A campus or agile working model not only gives people choices about where to work, it is dynamic in the way it creates ever changing teams and engineers serendipitous encounters. It is designed to allow people to share information and develop relationships with each other and the organisation.
It offers a sense of shared purpose, so is the quintessence of the 21st Century office. Yet it also enjoys a long history of development and improvement. The current conversations about the future of work and the places we do it will seem very familiar to firms in sectors with a focus on innovation.
So, it’s no surprise that the tech giants of Silicon Valley typically follow a similar model. Towers are of no use for an organisation that wants people to move around and encounter each other. Theirs is a horizontal place of work, both physically and organisationally.
The model is also scalable. It doesn’t have to be the Googleplex or Astra Zeneca’s £330 million Cambridgeshire campus to work. The features that make an agile working environment the best option for many organisations are just as relevant and just as possible for smaller organisations that have the same aims as their larger contemporaries.
Regardless of the size of the space you are talking about, you can create spaces for collaborative and private work, develop knowledge hubs and use public and shared spaces to engineer those serendipitous encounters that result in eureka moments.
Location matters in other ways too. Because the sector relies on creating these kinds of physical environments as key drivers of their business and need to draw on a pool of exceptional talent and resources to innovate in a global market, there has been little let-up in their demand for space, despite the coronavirus pandemic.
It’s telling that two reports in the local markets for commercial property in the UK’s R&D hotspot between Oxford and Cambridge, commissioned either side of the lockdown, paint a broadly similar picture.
In February, at a time when Brexit was the biggest concern we had, a report from property consultants Bidwells found that demand for space in Cambridge remained ahead of long term averages and that than 80 percent of the space taken was split equally between the life science and tech sectors. Many buildings were leased ahead of construction as firms sought to stay ahead of the game in a seller’s market.

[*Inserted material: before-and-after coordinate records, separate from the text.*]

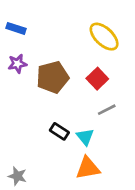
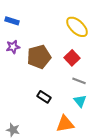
gray line: (107, 110) -> (79, 81), turned 48
cyan triangle: (85, 137) -> (80, 101), moved

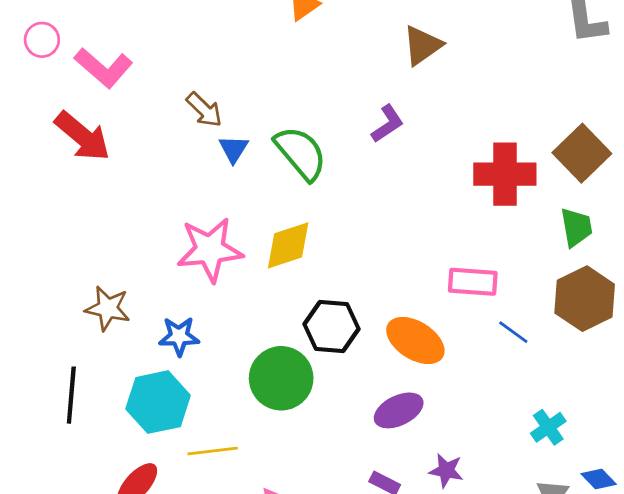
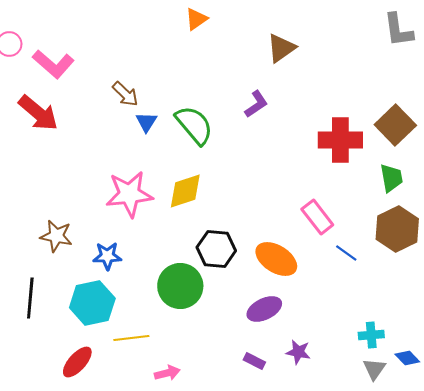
pink rectangle: (473, 282) -> (317, 217), turned 48
cyan cross: (548, 427) -> (371, 335), moved, turned 30

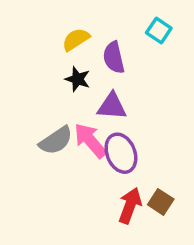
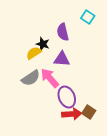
yellow semicircle: (76, 39) -> (34, 53), moved
purple ellipse: (121, 153) -> (67, 97), moved
red arrow: (130, 206) -> (72, 114), turned 66

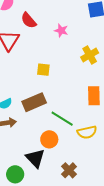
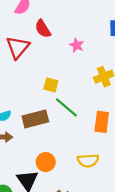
green line: (62, 119) -> (66, 107), moved

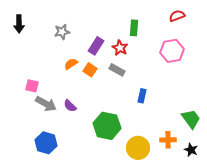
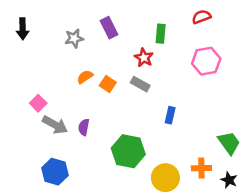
red semicircle: (177, 16) -> (201, 17), moved
purple rectangle: (96, 46) -> (109, 28), moved, turned -60
pink square: (32, 86) -> (38, 103), turned 32
purple semicircle: (70, 106) -> (84, 127), turned 56

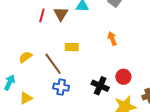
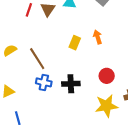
yellow rectangle: (72, 47) -> (75, 43), moved, turned -72
black cross: (100, 86) -> (71, 84), moved, turned -30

That demand has not let up over the last few months. A July report from the same consultants, found that the so-called Oxford-Cambridge Arc needed 20 million sq ft of new R&D and office space over the next two decades to keep pace with demand. It also warns that a mismatch between supply and demand would drive up rents and calls on the government to acknowledge the issue and find bold solutions.
The importance of this region for the UK cannot be overstated. In the short term, Cambridge-based Astra Zeneca is working in partnership with Oxford University to develop a vaccine for the virus while Milton Keynes’ National Biosample Centre has been converted into the UK’s biggest coronavirus testing centre.
Longer term, the region will be essential in maintaining the UK’s role as leading R&D centre and home to some of the world’s largest and most innovative firms. This is not just a matter of prestige but of economic necessity.
Providing the right physical locations for this to take place will be essential, both in macro terms with the development of new buildings and also in the micro sense of people’s relationships with each other. The pharmaceutical and life science sectors are fortunate that they have already pioneered many of the ways of working that we are told will define the future of work.